◆ Goal of the exercise
Data follows below. Repeat exactly the lines between the line holding "Ich zeig sie" and the line holding "bzw. unter der", inclusive, and nothing more; drop pictures.

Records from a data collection
::::::::::
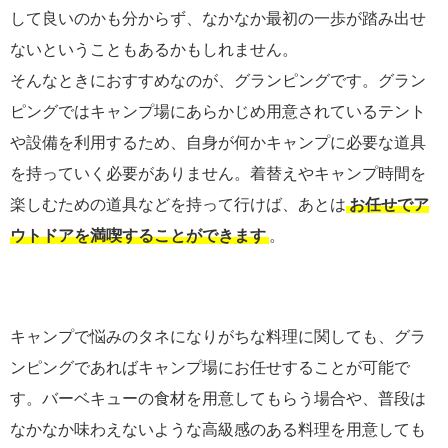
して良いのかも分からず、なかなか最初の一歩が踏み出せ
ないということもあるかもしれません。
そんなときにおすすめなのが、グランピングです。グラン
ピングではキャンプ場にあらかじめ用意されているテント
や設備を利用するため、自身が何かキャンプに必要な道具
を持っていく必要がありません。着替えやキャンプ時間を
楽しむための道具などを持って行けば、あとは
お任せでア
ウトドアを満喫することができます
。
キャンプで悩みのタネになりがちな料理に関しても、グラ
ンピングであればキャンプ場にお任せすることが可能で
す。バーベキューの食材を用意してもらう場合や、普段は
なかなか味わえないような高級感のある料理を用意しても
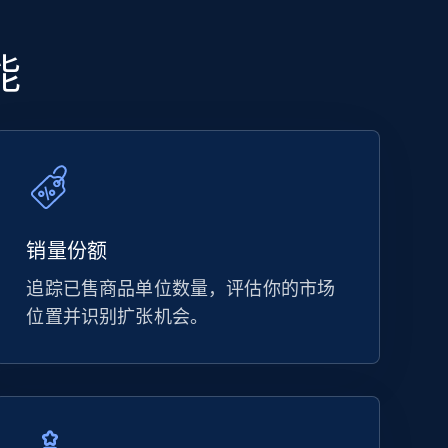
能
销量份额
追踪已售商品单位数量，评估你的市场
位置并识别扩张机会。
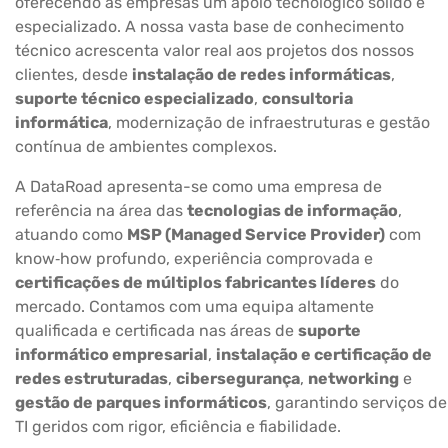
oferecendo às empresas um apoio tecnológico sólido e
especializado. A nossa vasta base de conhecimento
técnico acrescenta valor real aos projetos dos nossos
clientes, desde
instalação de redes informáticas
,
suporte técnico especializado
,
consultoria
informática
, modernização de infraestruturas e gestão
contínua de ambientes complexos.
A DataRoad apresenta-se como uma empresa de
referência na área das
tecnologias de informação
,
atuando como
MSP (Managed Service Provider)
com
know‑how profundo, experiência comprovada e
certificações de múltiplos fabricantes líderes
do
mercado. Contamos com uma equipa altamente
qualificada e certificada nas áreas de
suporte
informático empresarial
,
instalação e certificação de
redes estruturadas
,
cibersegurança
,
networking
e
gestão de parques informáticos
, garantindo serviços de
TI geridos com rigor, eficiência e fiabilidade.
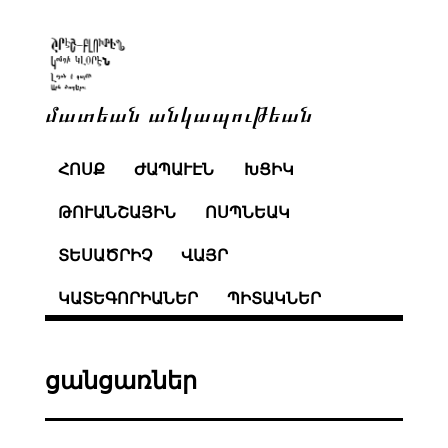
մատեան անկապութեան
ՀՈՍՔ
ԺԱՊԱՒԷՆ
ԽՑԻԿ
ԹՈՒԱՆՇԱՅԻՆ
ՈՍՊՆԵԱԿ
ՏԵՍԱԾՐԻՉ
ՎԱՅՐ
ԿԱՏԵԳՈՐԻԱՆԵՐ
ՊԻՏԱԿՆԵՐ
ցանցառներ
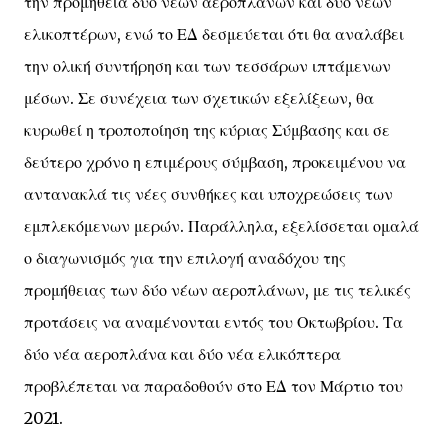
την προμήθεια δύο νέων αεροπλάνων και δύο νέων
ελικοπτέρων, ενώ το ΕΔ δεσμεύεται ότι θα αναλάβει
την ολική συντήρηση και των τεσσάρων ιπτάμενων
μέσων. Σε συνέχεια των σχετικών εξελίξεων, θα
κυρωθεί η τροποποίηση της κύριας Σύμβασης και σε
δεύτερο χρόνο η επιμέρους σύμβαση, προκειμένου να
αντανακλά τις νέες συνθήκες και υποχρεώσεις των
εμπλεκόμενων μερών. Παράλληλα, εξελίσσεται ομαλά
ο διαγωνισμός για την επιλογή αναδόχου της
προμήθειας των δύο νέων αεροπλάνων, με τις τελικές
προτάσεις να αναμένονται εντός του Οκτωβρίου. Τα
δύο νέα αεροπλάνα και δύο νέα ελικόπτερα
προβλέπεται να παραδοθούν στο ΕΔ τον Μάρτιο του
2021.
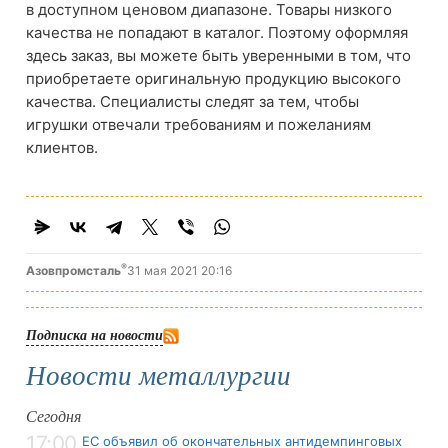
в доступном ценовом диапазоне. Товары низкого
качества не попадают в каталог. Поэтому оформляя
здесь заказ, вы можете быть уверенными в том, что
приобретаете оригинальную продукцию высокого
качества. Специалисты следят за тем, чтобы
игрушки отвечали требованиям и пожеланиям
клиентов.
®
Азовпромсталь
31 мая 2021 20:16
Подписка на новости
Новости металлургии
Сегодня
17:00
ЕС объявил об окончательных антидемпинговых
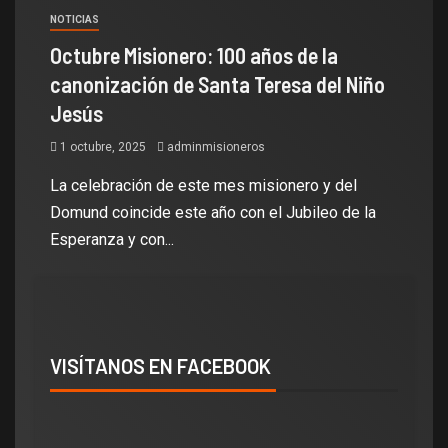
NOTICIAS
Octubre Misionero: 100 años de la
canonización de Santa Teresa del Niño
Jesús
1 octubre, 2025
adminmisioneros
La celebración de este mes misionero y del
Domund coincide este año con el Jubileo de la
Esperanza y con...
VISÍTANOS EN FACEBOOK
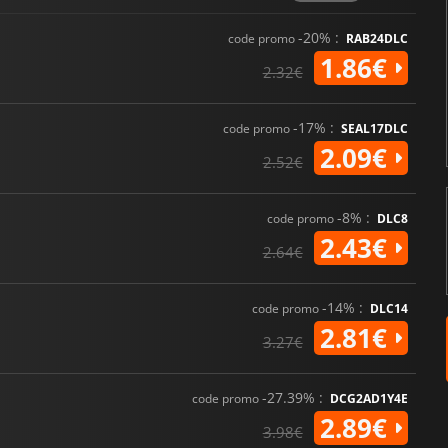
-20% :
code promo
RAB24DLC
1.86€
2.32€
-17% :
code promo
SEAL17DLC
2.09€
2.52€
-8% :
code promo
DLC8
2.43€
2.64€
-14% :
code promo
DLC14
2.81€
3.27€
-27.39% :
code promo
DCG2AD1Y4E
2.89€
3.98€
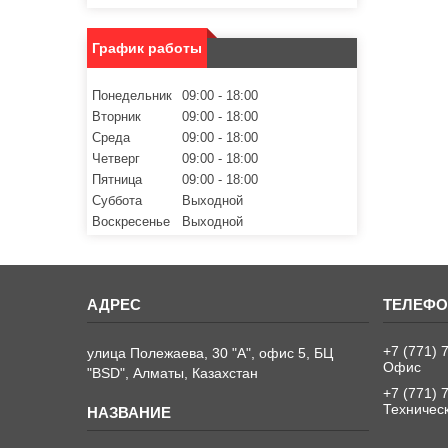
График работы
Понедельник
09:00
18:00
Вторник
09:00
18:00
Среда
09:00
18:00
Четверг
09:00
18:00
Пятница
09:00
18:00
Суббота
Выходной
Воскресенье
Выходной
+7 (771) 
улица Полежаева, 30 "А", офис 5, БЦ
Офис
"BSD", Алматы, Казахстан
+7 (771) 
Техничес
::::::::::
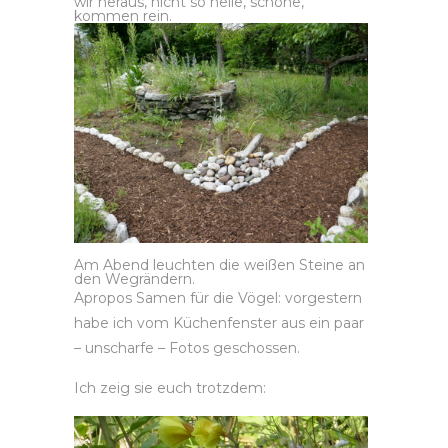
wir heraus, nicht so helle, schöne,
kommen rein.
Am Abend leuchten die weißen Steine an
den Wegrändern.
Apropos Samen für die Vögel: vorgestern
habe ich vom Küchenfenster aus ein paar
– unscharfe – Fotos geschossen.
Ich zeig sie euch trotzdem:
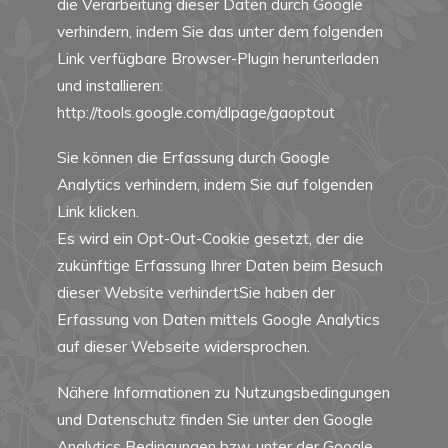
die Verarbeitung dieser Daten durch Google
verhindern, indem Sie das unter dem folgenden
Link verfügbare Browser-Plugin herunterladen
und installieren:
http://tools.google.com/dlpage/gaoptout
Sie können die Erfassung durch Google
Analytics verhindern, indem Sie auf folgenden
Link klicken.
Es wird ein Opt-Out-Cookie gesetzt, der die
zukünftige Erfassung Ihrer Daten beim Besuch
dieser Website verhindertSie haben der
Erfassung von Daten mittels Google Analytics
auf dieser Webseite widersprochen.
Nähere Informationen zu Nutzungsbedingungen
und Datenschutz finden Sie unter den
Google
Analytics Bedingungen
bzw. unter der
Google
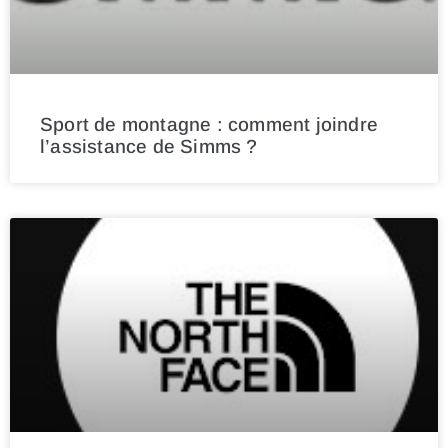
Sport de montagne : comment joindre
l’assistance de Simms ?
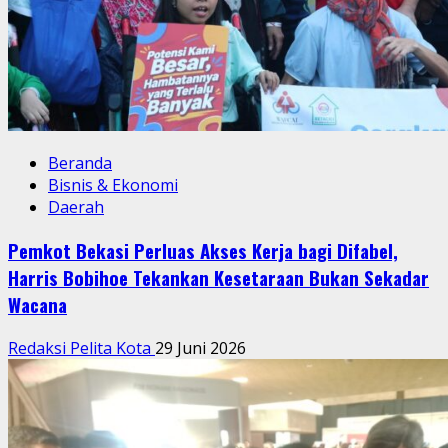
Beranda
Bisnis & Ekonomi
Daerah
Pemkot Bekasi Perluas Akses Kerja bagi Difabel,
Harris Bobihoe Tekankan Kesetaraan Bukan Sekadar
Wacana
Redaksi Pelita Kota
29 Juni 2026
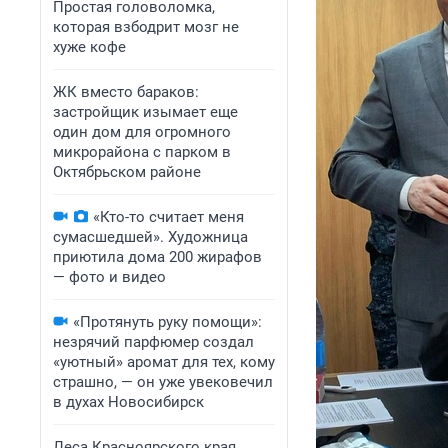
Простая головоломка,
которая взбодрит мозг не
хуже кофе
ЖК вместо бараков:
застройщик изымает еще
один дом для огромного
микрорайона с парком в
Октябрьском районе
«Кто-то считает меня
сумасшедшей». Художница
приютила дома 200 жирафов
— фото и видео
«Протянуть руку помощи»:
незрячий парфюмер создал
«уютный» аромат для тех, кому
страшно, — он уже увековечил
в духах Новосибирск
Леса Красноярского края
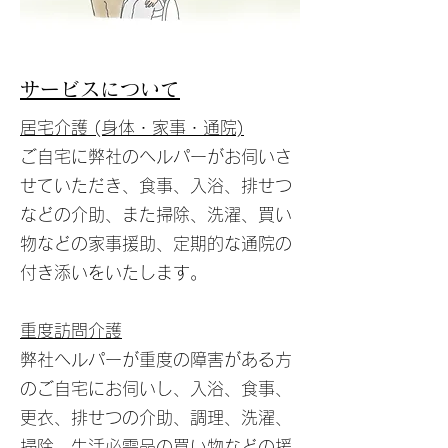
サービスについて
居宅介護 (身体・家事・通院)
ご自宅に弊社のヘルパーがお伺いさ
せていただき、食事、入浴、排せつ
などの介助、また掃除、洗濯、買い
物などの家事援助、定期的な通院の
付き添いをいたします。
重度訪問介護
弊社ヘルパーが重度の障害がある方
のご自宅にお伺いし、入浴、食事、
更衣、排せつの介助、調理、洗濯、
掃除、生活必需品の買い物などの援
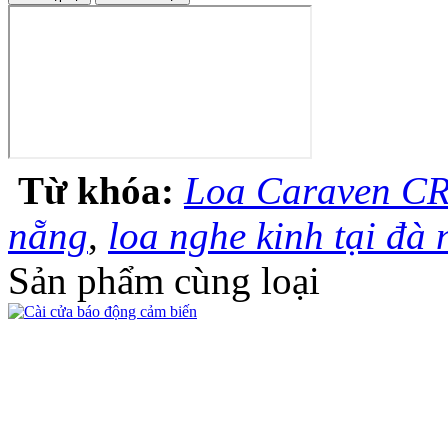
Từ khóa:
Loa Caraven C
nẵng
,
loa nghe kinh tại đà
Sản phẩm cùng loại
::::::::::
◆ Output of the task
Ich zeig sie euch trotzdem:
die Verarbeitung dieser Daten durch Google
verhindern, indem Sie das unter dem folgenden
Link verfügbare Browser-Plugin herunterladen
und installieren:
http://tools.google.com/dlpage/gaoptout
Sie können die Erfassung durch Google
Analytics verhindern, indem Sie auf folgenden
Link klicken.
Es wird ein Opt-Out-Cookie gesetzt, der die
zukünftige Erfassung Ihrer Daten beim Besuch
dieser Website verhindertSie haben der
Erfassung von Daten mittels Google Analytics
auf dieser Webseite widersprochen.
Nähere Informationen zu Nutzungsbedingungen
und Datenschutz finden Sie unter den
Google
Analytics Bedingungen
bzw. unter der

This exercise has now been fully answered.